■ **Task goal**: Whenever a line of the data below holds the string "presidencia", copy that line.

*** Recorded data ***

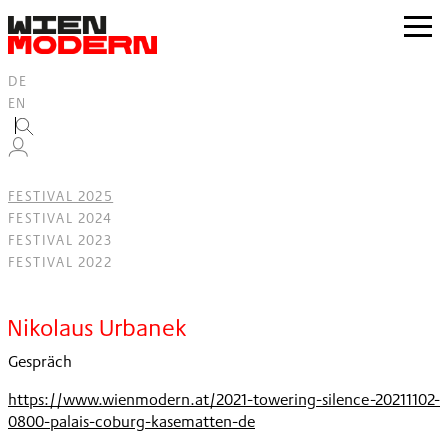
Inhalt
springen
zur
Navig
DE
EN
FESTIVAL 2025
FESTIVAL 2024
FESTIVAL 2023
FESTIVAL 2022
Filter
Nikolaus Urbanek
Gespräch
https://www.wienmodern.at/2021-towering-silence-20211102-
0800-palais-coburg-kasematten-de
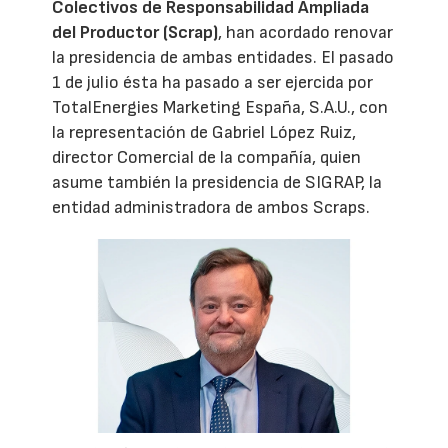
Colectivos de Responsabilidad Ampliada
del Productor (Scrap)
, han acordado renovar
la presidencia de ambas entidades. El pasado
1 de julio ésta ha pasado a ser ejercida por
TotalEnergies Marketing España, S.A.U., con
la representación de Gabriel López Ruiz,
director Comercial de la compañía, quien
asume también la presidencia de SIGRAP, la
entidad administradora de ambos Scraps.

*** End of Recorded data ***

■ **Answer to the exercise**:
la presidencia de ambas entidades. El pasado
asume también la presidencia de SIGRAP, la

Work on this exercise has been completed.